Open-source, self-hostable memory engine for AI agents using a three-layer sentence graph architecture.

These details have been verified by PyPI

Project links

GitHub Statistics

Maintainers

vektori

These details have not been verified by PyPI

Project description

Vektori logo

Vektori

Memory that remembers the story, not just the facts.

Most memory systems compress conversations into entity-relationship triples. You get the answer, but you lose the texture, the reasoning, the trajectory. Vektori uses a three-layer sentence graph so agents don't just recall preferences, they understand how things got there.

FACT LAYER (L0)      <- vector search surface. Short, crisp statements.
        |
EPISODE LAYER (L1)   <- patterns auto-discovered via graph traversal.
        |
SENTENCE LAYER (L2)  <- raw conversation. Sequential NEXT edges. The full story.
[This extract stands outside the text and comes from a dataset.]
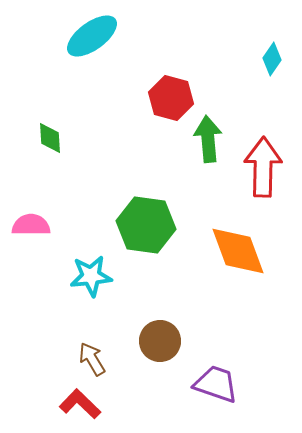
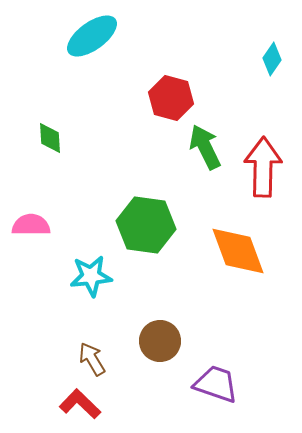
green arrow: moved 3 px left, 8 px down; rotated 21 degrees counterclockwise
Three-layer memory graph: Facts → Episodes → Sentences

Search hits Facts, graph discovers Episodes, traces back to source Sentences. SQLite by default — swap to Postgres, Neo4j, Qdrant, or Milvus when you're ready to scale.

Benchmarks

Benchmark	Score	Depth	Models
LongMemEval-S	73%	L1	BGE-M3 + Gemini Flash

Still improving. Run your own in /benchmarks.

Install

pip install vektori                      # SQLite + Postgres
pip install 'vektori[neo4j]'             # + Neo4j support
pip install 'vektori[qdrant]'            # + Qdrant support
pip install 'vektori[milvus]'            # + Milvus support
pip install 'vektori[neo4j,qdrant,milvus]'  # all backends

No Docker, no external services. SQLite by default.

30-Second Quickstart

import asyncio
from vektori import Vektori

async def main():
    v = Vektori(
        embedding_model="openai:text-embedding-3-small",
        extraction_model="openai:gpt-4o-mini",
    )

    await v.add(
        messages=[
            {"role": "user", "content": "I only use WhatsApp, please don't email me."},
            {"role": "assistant", "content": "Got it, WhatsApp only."},
            {"role": "user", "content": "My outstanding amount is ₹45,000 and I can pay by Friday."},
        ],
        session_id="call-001",
        user_id="user-123",
    )

    results = await v.search(
        query="How does this user prefer to communicate?",
        user_id="user-123",
        depth="l1",  # facts + episodes
    )

    for fact in results["facts"]:
        print(f"[{fact['score']:.2f}] {fact['text']}")
    for episode in results["episodes"]:
        print(f"episode: {episode['text']}")

    await v.close()

asyncio.run(main())

Output:

[0.94] User prefers WhatsApp communication
[0.81] Outstanding balance of ₹45,000, payment expected Friday
episode: User consistently avoids email — route all comms to WhatsApp

Retrieval Depths

Pick how deep you want to go.

Depth	Returns	~Tokens	When to use
`l0`	Facts only	50-200	Fast lookup, agent planning, tool calls
`l1`	Facts + Episodes	200-500	Default. Full answer with context
`l2`	Facts + Episodes + raw Sentences	1000-3000	Trajectory analysis, full story replay

# Just the facts
results = await v.search(query, user_id, depth="l0")

# Facts + episodes (recommended)
results = await v.search(query, user_id, depth="l1")

# Everything, with surrounding conversation context
results = await v.search(query, user_id, depth="l2", context_window=3)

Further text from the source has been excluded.